Dos peligros acechan por igual al activismo político intersex. Uno, la remedicalización intensiva de la intersexualidad, codificada desde el año 2006 como conjunto de “trastornos del desarrollo sexual”. Otro, la persistencia del recurso a la víctima como estrategia ética y política. Ambos peligros nos amenazan al mismo tiempo, forman parte de un mismo presente, a la vez antiguo y por venir. Frente a estos peligros no podemos ser buenos: en este teatro de operaciones no hay cuartel. No podemos, sobre todo, ni demandar solidaridad, ni recibirla. La solidaridad ajena nos coloca, una y otra vez, en el lugar de quien es otro, esencialmente distinto de ese que viene dulcemente a ofrecerla y que se lleva, a cambio de su ofrenda, la certeza tranquilizadora de su ajenidad solidaria. Supuestos merecedores de esa solidaridad, el merecimiento nos cristaliza en la posición de aquellos que, por una razón u otra, sufren la diferencia que encarnan, incapaces de convertirla en otra cosa que en ocasión para la solidaridad ajena. No hay espacio en esta solidaridad para un cuerpo intersex –cortado o no cortado– que desea y es deseado, que toca y es tocado, que lame y es lamido, que coge y que es cogido. En el día de la solidaridad para con nosotros, no hay modo de envidiarnos los cromosomas, de ansiarnos la entrepierna, de proponernos averiguar si el culo es o no es un agujero intersexuado. No hay porno, ni paja, ni un buen polvo, ni siquiera dos dedos cruzados pidiendo la suerte de cruzarse por ahí con un hermafrodita de cumpleaños.
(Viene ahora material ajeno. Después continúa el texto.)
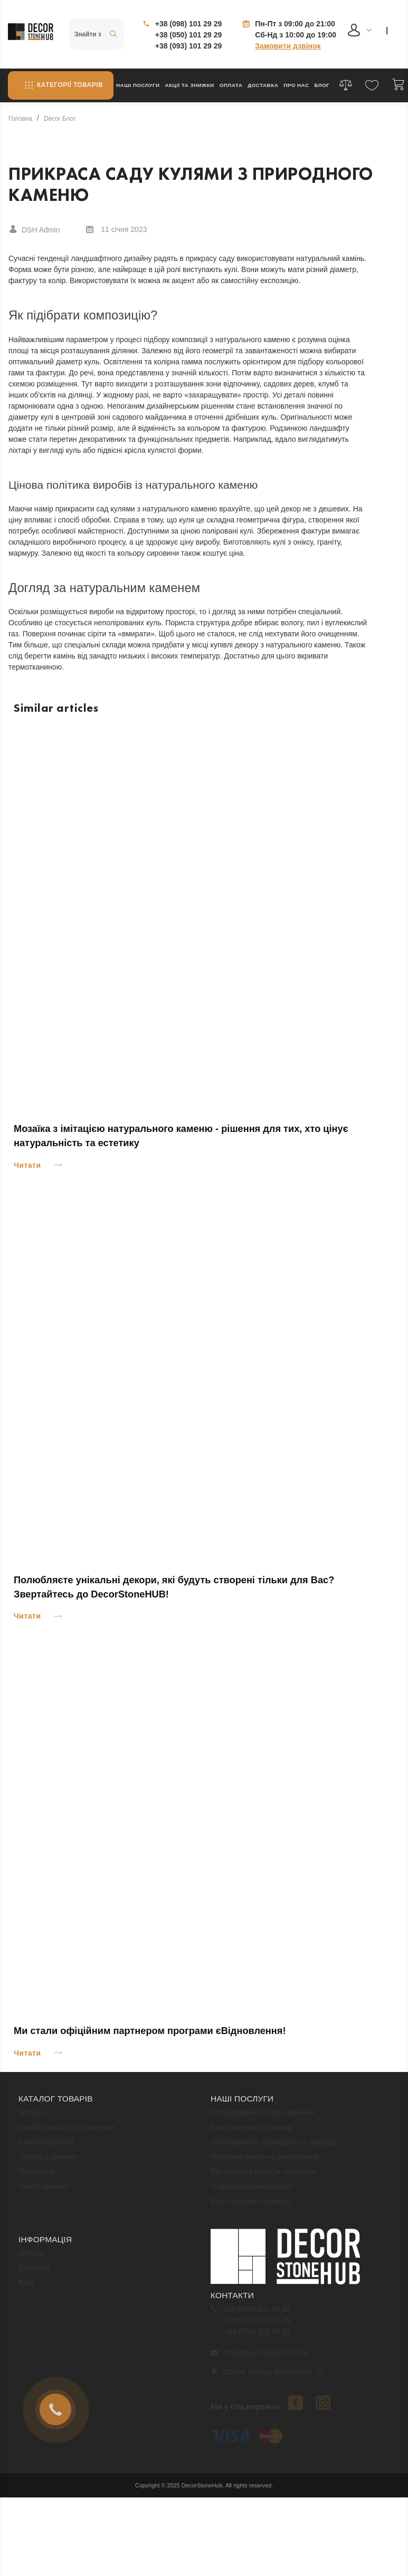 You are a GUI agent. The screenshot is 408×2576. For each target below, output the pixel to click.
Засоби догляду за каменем (66, 2131)
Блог (322, 85)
Dado que el día internacional de solidaridad con los intersexuales coincide con la fecha del nacimiento de Herculine –intersexual de fama si es que existen–, yo propongo, en principio, dejar la solidaridad para otro día y festejar el cumpleaños como se debe: con una fiesta. Hay que celebrar que somos éstos y esto, y no otros y aquello, sin pena, sin vergüenza, con esa alegría festiva que el mundo todavía no nos conoce y para la que, según parece, está de todo, menos preparado. Es cuestión de animarse: tenemos un año entero para prepararla. En 2009, Herculine cumple 171 años, y nada mejor que un capicúa impar para un fiestón intersex con ganas.
Y a no preocuparse: para la solidaridad siempre habrá tiempo y lugar; cientos y cientos de globos para inflar y ni qué hablar de los platos, vasos, pisos y sábanas que lavar para cuando todos se vayan.